PROBLEM REQUIREMENTS: Reproduce all the data, character for character.

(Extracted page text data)
────────

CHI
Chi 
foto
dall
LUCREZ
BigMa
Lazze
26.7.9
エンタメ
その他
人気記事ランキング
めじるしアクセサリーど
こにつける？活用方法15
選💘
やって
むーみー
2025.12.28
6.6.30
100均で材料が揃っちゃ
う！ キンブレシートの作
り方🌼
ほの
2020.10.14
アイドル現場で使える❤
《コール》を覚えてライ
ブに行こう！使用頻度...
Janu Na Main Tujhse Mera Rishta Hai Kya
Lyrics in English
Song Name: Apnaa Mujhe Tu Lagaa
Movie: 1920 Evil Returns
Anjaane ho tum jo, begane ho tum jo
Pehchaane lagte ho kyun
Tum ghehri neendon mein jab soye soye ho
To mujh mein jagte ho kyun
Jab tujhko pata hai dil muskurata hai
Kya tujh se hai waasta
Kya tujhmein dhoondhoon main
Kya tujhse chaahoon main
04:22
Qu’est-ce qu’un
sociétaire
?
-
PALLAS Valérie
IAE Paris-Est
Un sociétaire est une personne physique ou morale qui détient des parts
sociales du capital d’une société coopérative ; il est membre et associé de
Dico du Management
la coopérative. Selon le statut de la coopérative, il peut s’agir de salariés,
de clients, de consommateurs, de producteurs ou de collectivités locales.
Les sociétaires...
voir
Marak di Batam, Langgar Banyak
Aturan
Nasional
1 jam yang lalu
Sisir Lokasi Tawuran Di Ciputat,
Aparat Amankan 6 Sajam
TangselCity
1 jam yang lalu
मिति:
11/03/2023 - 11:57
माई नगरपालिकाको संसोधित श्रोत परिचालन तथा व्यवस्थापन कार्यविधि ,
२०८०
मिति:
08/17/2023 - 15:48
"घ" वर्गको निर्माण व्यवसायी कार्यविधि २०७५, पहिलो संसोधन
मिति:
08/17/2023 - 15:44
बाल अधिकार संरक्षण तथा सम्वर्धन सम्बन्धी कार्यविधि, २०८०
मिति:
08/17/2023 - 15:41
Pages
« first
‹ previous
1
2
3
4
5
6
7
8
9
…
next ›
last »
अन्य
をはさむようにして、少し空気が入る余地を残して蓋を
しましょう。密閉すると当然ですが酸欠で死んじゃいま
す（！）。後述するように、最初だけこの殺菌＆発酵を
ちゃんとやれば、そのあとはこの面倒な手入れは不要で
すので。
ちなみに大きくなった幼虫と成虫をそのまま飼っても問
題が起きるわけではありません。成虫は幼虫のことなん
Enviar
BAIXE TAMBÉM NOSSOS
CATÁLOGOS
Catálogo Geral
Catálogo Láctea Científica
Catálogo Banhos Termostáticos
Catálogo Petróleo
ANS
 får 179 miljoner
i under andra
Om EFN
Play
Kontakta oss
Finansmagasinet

────────

TASK RESULT:
CHI
Chi 
foto
dall
LUCREZ
BigMa
Lazze
26.7.9
エンタメ
その他
人気記事ランキング
めじるしアクセサリーど
こにつける？活用方法15
選💘
やって
むーみー
2025.12.28
6.6.30
100均で材料が揃っちゃ
う！ キンブレシートの作
り方🌼
ほの
2020.10.14
アイドル現場で使える❤
《コール》を覚えてライ
ブに行こう！使用頻度...
Janu Na Main Tujhse Mera Rishta Hai Kya
Lyrics in English
Song Name: Apnaa Mujhe Tu Lagaa
Movie: 1920 Evil Returns
Anjaane ho tum jo, begane ho tum jo
Pehchaane lagte ho kyun
Tum ghehri neendon mein jab soye soye ho
To mujh mein jagte ho kyun
Jab tujhko pata hai dil muskurata hai
Kya tujh se hai waasta
Kya tujhmein dhoondhoon main
Kya tujhse chaahoon main
04:22
Qu’est-ce qu’un
sociétaire
?
-
PALLAS Valérie
IAE Paris-Est
Un sociétaire est une personne physique ou morale qui détient des parts
sociales du capital d’une société coopérative ; il est membre et associé de
Dico du Management
la coopérative. Selon le statut de la coopérative, il peut s’agir de salariés,
de clients, de consommateurs, de producteurs ou de collectivités locales.
Les sociétaires...
voir
Marak di Batam, Langgar Banyak
Aturan
Nasional
1 jam yang lalu
Sisir Lokasi Tawuran Di Ciputat,
Aparat Amankan 6 Sajam
TangselCity
1 jam yang lalu
मिति:
11/03/2023 - 11:57
माई नगरपालिकाको संसोधित श्रोत परिचालन तथा व्यवस्थापन कार्यविधि ,
२०८०
मिति:
08/17/2023 - 15:48
"घ" वर्गको निर्माण व्यवसायी कार्यविधि २०७५, पहिलो संसोधन
मिति:
08/17/2023 - 15:44
बाल अधिकार संरक्षण तथा सम्वर्धन सम्बन्धी कार्यविधि, २०८०
मिति:
08/17/2023 - 15:41
Pages
« first
‹ previous
1
2
3
4
5
6
7
8
9
…
next ›
last »
अन्य
をはさむようにして、少し空気が入る余地を残して蓋を
しましょう。密閉すると当然ですが酸欠で死んじゃいま
す（！）。後述するように、最初だけこの殺菌＆発酵を
ちゃんとやれば、そのあとはこの面倒な手入れは不要で
すので。
ちなみに大きくなった幼虫と成虫をそのまま飼っても問
題が起きるわけではありません。成虫は幼虫のことなん
Enviar
BAIXE TAMBÉM NOSSOS
CATÁLOGOS
Catálogo Geral
Catálogo Láctea Científica
Catálogo Banhos Termostáticos
Catálogo Petróleo
ANS
 får 179 miljoner
i under andra
Om EFN
Play
Kontakta oss
Finansmagasinet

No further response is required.